じゃあなぜトリマーや獣医だと爪が切れるんでしょうか。
当ブログの読者さんなら思い出してください。思い出しましたか?
そうです、プロには迷いがないからです。プロは犬に「爪切ってもいい?」なんて聞いたりしないからです。
犬が嫌がるのは、人間がわざわざ「これ嫌?」って聞くのが最大の原因なのです。
「嫌なことがあったから抱っこすると怒る」という勘違い
また別のケースなんですが、散歩仲間の犬で私のめちゃくちゃ懐いてくる子がいるんです。会えば飛んでくるし溶けるほど顔も舐めてきます。抱っこしようが顔をクシャクシャにしようがされるがまま。

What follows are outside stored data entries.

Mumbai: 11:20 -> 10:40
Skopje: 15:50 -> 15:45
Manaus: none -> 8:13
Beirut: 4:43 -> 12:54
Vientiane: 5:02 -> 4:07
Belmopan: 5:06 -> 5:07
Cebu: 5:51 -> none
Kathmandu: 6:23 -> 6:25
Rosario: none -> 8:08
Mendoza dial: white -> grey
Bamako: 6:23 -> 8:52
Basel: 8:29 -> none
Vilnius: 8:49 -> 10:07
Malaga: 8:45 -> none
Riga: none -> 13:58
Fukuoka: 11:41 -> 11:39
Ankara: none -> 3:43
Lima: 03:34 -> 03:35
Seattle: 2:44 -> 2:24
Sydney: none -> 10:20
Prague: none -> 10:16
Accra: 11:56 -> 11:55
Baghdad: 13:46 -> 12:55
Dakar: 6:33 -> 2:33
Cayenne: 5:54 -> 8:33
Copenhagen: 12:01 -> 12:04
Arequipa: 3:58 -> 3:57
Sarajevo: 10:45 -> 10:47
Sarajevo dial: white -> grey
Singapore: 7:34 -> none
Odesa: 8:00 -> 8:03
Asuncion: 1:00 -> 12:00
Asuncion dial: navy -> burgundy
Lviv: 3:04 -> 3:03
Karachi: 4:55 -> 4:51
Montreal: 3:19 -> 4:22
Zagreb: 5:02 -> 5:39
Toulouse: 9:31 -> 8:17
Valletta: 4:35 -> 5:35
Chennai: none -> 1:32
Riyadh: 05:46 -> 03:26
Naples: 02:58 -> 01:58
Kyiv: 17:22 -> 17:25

ところがこの犬、飼い主が抱っこしようとすると唸るんですよ。
「多分、ブラッシングで痛かったことがあって、それからだと思うんです」
と飼い主さんは仰います。しかしそれは「小さな一因」ではありますが、「大きな要因」ではありません。仮に私がブラッシングして同じような負の体験をさせてしまっても、私が抱っこして唸られることはまずないはずです。
それこそが「迷い」があるかどうかの問題なのです。
犬が唸るのは、自分のアクションで相手をコントロールしようと言う意思の表れです。でも犬だってバカではないので、唸ったところでこいつは行動を変えることがないと悟れば、わざわざそんなアクションを取ることもありません。どうしても耐えられないほど嫌であれば「逃避」という行動に出るでしょう。
私はもちろん犬が唸ろうが噛んでこようが行動は変えませんし、犬にもそれは伝わります。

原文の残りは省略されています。